The birth and development of BIM break the single-line contact model between participants of the project. The era of relying on paper materials or personalized network communication to deliver project information is gone forever, enabling participants to understand the progress and profile of the project in a timely and comprehensive manner which reduces many unnecessary quality issues. The emergence of the BIM data integration platform has brought great advantages to data continuity and consistency. Project management in all stages of the life cycle is based on the 3D solid model [9]. Each participant continuously inputs and updates the BIM model and extracts basic information such as geometric parameters, physical feature parameters, and functional attribute parameters of the extracted components, as well as information on management factors such as integration project quality, safety, cost, schedule, and civilized construction, are used as the extended attribute information of the components to realize the project product quality management business process [10, 11]. Information integration, full life cycle information integration, and management organization information integration have resulted in a full information model. The entire life cycle BIM database is updated in real time. Each participant can share data information from different perspectives within their jurisdiction and work collaboratively. The change in the way information is exchanged by BIM is shown in Figure 1.

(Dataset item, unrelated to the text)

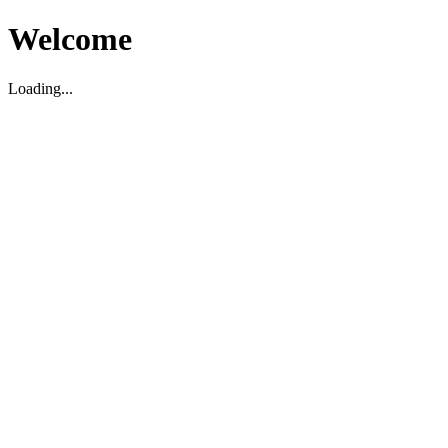
Welcome
Loading...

2.3. BIM: “Source Code for Construction Big Data”

Big data is a collection of data that cannot be captured, managed, and processed using conventional software tools within a certain time frame. It is a vast amount of data that requires a new processing model to have greater decision-making power, insight, and process optimization capabilities. Big data is a diversified information asset with a high growth rate. The core of big data technology lies in the specialized processing of data, which searches for data information and adds value to data by increasing the “processing ability” of data. BIM has a powerful back-end storage system, including data layer, model layer, and information application layer, which creates an efficient platform for information integration. Based on the information data of the construction project, it defines basic data such as collection attributes, physical structure attributes, and functional attributes of the components and builds a 3D building information model based on these data. BIM can realize dynamic, integrated, and visual information management. Model objects are related to attribute information and report data [12, 13]. Entry, modification, deletion, and update of attribute information of model objects will lead to a real-time update of report data associated with them, which can ensure the dynamic transmission of information. With the progress of the project and the in-depth application of 3D building models, information on the design phase, construction preparation phase, construction phase, completion phase, and operation and maintenance phase of the construction project are continuously integrated on the basis of the 3D model to ensure the continuity and consistency of the phase information, ultimately form the BIM model of project product and business process information, life cycle information, and management organization information integration [14, 15]. The data source of the BIM database is shown in Figure 2.

Data is the support of management. The foundation of engineering project management is the management of engineering data. BIM technology accelerates the informationization of the construction industry. BIM technology can record all the data of the entire project lifecycle and create a project database. The accumulation of multiproject data based on BIM will form an enterprise database that internally stores massive amounts of data. Therefore, BIM can be regarded as the carrier and foundation of the construction industry database. It can be called the “source code of construction industry big data” [16, 17]. The key to the application of big data in the construction industry is to realize “value adding” of engineering data through data calculating, sharing, and applying and provide support for management decisions so as to promote the transformation and upgrading of Chinese construction industry to become “excellent, smart, and green” [18].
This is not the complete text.